2025-08-24 6:37 AM
Dear all,
I'm converting a quantized ONNX model using the STEdgeAI Core CLI, for use on the STM32N6 NPU. However, I cannot explain the very high RAM usage for the activations, as reported by stedgeai.
The network is a simple CNN with 10 convolution layers each followed by a ReLU. I have attached the original (not quantized) model to this post (mvs_model.onnx, see also image below) as well as the quantized version (mvs_model.quant.onnx). Quantization was performed using the ONNXRuntime tools.
When generating code for the N6 NPU (using "stedgeai generate --target stm32n6 --st-neural-art O3@neural_art.json --model mvs_model.quant.onnx --input-data-type uint8 --name mvs" with neural_art.json and stm32n6.mpool as attached) the CLI reports crazy high RAM usage for the activations (full output attached as stedgeai_output.txt):
Requested memory size by section - "stm32n6npu" target
------------------------------- ------- ------------ ------ ------------
module text rodata data bss
------------------------------- ------- ------------ ------ ------------
mvs.o 54 83,203 0 0
NetworkRuntime1020_CM55_GCC.a 0 0 0 0
lib (toolchain)* 0 0 0 0
ll atonn runtime 3,044 2,277 0 13
------------------------------- ------- ------------ ------ ------------
RT total** 3,098 85,480 0 13
------------------------------- ------- ------------ ------ ------------
weights 0 10,060,864 0 0
activations 0 0 0 22,883,328
io 0 0 0 0
------------------------------- ------- ------------ ------ ------------
TOTAL 3,098 10,146,344 0 22,883,341
------------------------------- ------- ------------ ------ ------------
However, manually calculating the activation memory usage I would estimate this to be only around 2.5MB (instead of nearly 23 MB !).
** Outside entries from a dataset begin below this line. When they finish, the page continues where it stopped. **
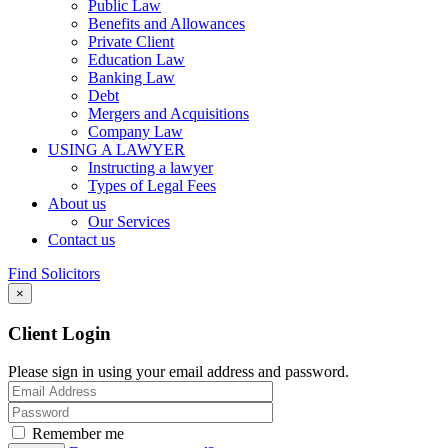
Public Law
Benefits and Allowances
Private Client
Education Law
Banking Law
Debt
Mergers and Acquisitions
Company Law
USING A LAWYER
Instructing a lawyer
Types of Legal Fees
About us
Our Services
Contact us
Find Solicitors
×
Client Login
Please sign in using your email address and password.
Remember me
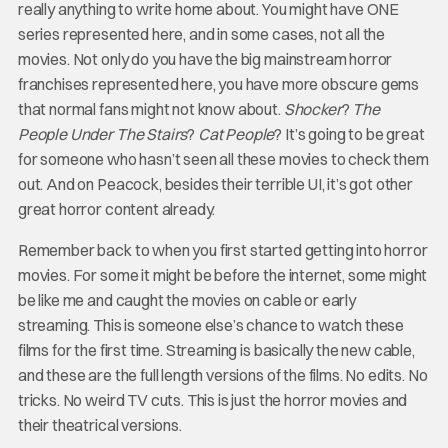
really anything to write home about. You might have ONE
series represented here, and in some cases, not all the
movies. Not only do you have the big mainstream horror
franchises represented here, you have more obscure gems
that normal fans might not know about.
Shocker
?
The
People Under The Stairs
?
Cat People
? It’s going to be great
for someone who hasn’t seen all these movies to check them
out. And on Peacock, besides their terrible UI, it’s got other
great horror content already.
Remember back to when you first started getting into horror
movies. For some it might be before the internet, some might
be like me and caught the movies on cable or early
streaming. This is someone else’s chance to watch these
films for the first time. Streaming is basically the new cable,
and these are the full length versions of the films. No edits. No
tricks. No weird TV cuts. This is just the horror movies and
their theatrical versions.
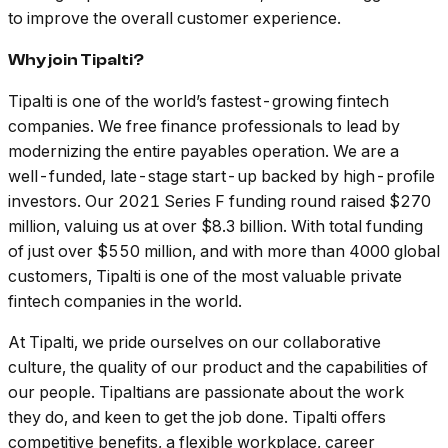
to improve the overall customer experience.
Why join Tipalti?
Tipalti is one of the world’s fastest-growing fintech
companies. We free finance professionals to lead by
modernizing the entire payables operation. We are a
well-funded, late-stage start-up backed by high-profile
investors. Our 2021 Series F funding round raised $270
million, valuing us at over $8.3 billion. With total funding
of just over $550 million, and with more than 4000 global
customers, Tipalti is one of the most valuable private
fintech companies in the world.
At Tipalti, we pride ourselves on our collaborative
culture, the quality of our product and the capabilities of
our people. Tipaltians are passionate about the work
they do, and keen to get the job done. Tipalti oﬀers
competitive benefits, a flexible workplace, career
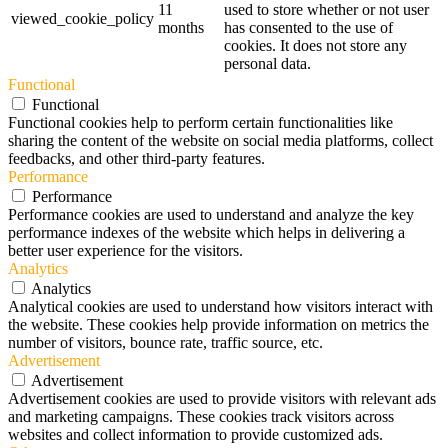
11
used to store whether or not user
viewed_cookie_policy
months
has consented to the use of
cookies. It does not store any
personal data.
Functional
Functional
Functional cookies help to perform certain functionalities like
sharing the content of the website on social media platforms, collect
feedbacks, and other third-party features.
Performance
Performance
Performance cookies are used to understand and analyze the key
performance indexes of the website which helps in delivering a
better user experience for the visitors.
Analytics
Analytics
Analytical cookies are used to understand how visitors interact with
the website. These cookies help provide information on metrics the
number of visitors, bounce rate, traffic source, etc.
Advertisement
Advertisement
Advertisement cookies are used to provide visitors with relevant ads
and marketing campaigns. These cookies track visitors across
websites and collect information to provide customized ads.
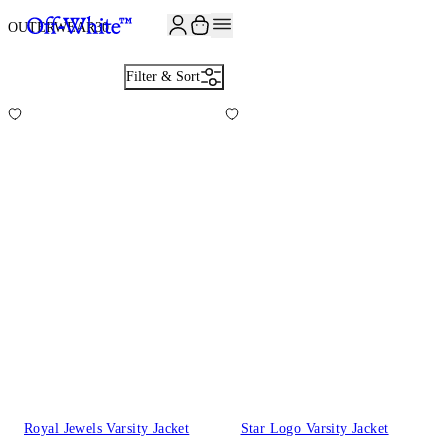
JOIN THE COMMUNITY AND GET 10% OFF YOUR FIRST ORDER
OUTERWEAR
30
Filter & Sort
Royal Jewels Varsity Jacket
Star Logo Varsity Jacket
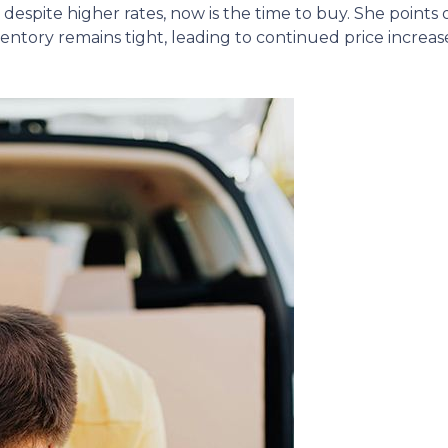
despite higher rates, now is the time to buy.
She points
ntory remains tight, leading to continued price increase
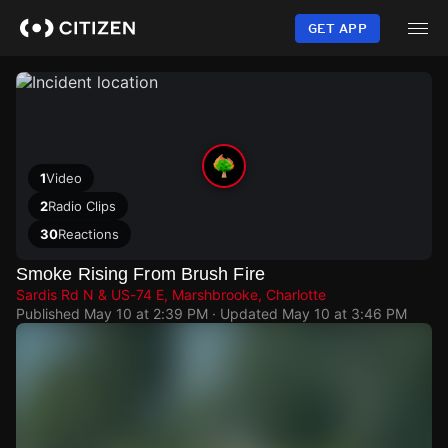
Skip
to
GET APP
main
content
1
Video
2
Radio Clips
30
Reactions
Smoke Rising From Brush Fire
Sardis Rd N & US-74 E, Marshbrooke, Charlotte
Published
May 10 at 2:39 PM
· Updated
May 10 at 3:46 PM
Here, I assume the activation buffers of previous layers are re-used when they are not needed anymore when executing subsequent layers, and also that all activations take 1 byte each (since it is 8-bit quantized). I know that some NPUs (not sure about the Neural-ART) need some additional scratch memory, and also that the STEdgeAI inserts padding nodes (see intermediate model graph: mvs_model.quant_OE_3_3_0.onnx) that increase activation memory usage slightly, but none of this can explain this huge memory consumption.
Does anybody have insights into how STEdgeAI-Core allocates the activations, and how one can debug such unexplainably high memory usage? I guess I'm probably just missing some configuration option here, since this is a pretty standard small-ish CNN...
Thanks a lot, Michael